--- Material provided Enclosed Below ---
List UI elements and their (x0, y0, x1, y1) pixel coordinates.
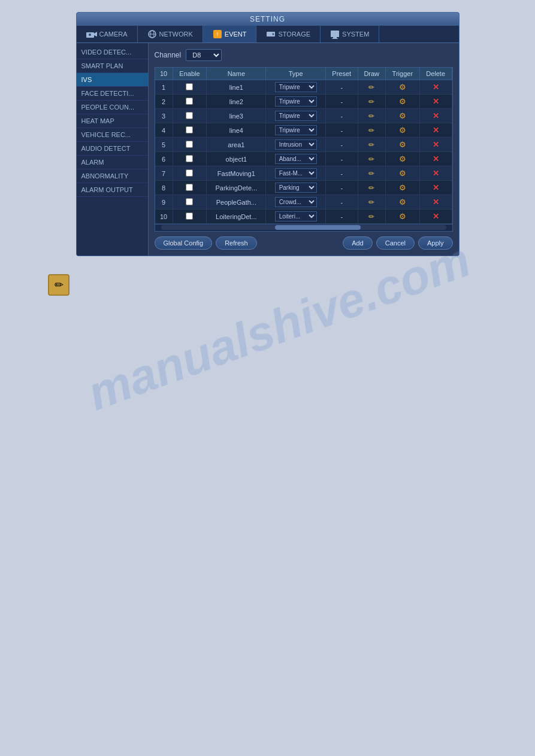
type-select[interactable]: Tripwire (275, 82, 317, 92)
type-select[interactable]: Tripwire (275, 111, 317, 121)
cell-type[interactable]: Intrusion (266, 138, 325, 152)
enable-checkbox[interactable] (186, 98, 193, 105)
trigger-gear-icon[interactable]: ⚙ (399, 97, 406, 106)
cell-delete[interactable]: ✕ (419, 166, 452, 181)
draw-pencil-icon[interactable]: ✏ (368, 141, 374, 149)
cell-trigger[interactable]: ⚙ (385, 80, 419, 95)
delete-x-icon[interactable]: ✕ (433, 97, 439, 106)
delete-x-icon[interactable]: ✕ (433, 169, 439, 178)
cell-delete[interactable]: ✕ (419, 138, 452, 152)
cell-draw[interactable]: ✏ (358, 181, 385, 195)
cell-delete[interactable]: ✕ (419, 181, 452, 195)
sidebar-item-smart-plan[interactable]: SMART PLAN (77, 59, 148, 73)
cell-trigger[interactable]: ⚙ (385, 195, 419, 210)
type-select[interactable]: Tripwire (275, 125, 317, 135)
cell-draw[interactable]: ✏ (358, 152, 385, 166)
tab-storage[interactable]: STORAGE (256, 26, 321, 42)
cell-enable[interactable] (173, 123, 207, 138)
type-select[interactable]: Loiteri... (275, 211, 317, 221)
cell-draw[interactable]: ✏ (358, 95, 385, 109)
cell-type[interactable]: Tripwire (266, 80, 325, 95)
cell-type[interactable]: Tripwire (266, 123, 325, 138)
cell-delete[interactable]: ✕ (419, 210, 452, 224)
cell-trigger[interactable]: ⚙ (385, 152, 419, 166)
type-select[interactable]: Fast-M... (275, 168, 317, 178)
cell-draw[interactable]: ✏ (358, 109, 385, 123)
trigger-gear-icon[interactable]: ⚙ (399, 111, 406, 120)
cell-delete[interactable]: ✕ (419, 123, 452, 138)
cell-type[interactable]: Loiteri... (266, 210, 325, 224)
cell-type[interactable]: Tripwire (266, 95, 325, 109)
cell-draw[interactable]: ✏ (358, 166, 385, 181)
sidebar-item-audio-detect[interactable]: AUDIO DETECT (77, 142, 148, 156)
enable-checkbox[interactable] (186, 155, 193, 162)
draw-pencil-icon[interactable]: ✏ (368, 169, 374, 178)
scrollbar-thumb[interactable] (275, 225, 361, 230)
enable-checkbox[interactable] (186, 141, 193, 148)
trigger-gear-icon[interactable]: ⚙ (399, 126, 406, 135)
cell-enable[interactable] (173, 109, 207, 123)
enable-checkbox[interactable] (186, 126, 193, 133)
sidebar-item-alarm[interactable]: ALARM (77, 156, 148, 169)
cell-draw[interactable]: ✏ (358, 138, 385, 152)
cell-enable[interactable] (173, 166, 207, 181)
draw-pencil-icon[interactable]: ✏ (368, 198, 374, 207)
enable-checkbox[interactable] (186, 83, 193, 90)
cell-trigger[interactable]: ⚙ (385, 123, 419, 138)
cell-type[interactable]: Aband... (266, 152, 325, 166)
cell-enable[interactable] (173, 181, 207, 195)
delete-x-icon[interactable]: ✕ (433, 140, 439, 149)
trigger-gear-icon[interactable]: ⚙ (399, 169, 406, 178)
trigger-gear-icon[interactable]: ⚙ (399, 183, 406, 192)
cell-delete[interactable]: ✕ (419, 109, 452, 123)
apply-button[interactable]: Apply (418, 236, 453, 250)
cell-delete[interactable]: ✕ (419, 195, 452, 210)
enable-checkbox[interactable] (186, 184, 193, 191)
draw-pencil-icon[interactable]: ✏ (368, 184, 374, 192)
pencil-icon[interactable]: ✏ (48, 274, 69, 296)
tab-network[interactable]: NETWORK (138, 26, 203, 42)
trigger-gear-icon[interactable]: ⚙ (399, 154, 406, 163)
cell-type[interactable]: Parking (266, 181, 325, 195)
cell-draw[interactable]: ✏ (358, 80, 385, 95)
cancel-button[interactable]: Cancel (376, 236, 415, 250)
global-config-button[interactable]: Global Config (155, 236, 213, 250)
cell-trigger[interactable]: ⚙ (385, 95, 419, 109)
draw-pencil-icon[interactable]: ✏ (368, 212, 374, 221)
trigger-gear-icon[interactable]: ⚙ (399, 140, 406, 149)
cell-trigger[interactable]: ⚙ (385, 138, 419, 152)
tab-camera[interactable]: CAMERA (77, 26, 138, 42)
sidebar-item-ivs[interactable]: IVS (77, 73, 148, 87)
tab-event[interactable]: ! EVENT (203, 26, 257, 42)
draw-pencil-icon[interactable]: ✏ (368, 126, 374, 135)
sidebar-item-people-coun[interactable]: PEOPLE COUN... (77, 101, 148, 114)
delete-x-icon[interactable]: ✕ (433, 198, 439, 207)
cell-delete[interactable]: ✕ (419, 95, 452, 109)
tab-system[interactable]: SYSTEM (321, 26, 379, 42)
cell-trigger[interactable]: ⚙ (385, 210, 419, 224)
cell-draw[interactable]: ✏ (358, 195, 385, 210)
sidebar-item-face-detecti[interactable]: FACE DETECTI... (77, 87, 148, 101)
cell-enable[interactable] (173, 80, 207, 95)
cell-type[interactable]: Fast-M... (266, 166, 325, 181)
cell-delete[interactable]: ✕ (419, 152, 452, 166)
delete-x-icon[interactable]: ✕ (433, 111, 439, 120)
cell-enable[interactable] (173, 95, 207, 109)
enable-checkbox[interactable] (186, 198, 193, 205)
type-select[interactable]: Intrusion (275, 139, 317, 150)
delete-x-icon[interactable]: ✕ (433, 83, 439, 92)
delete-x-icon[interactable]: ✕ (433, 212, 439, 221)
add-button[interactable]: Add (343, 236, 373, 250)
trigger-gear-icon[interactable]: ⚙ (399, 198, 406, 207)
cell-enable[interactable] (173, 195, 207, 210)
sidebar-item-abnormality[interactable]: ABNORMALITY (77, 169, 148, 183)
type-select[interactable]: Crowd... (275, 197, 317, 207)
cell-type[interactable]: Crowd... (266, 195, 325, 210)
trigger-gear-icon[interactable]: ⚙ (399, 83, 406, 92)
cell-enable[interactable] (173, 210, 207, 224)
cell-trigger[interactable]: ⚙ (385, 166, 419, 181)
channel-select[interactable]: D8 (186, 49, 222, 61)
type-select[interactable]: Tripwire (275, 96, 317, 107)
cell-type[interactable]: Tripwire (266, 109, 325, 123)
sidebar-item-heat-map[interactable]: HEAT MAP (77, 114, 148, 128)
--- End of Enclosed Material provided ---
Task brief:
Look through the preceding entries for the word "Fast". Report how many lines hold it, and only that number.

Task result:
2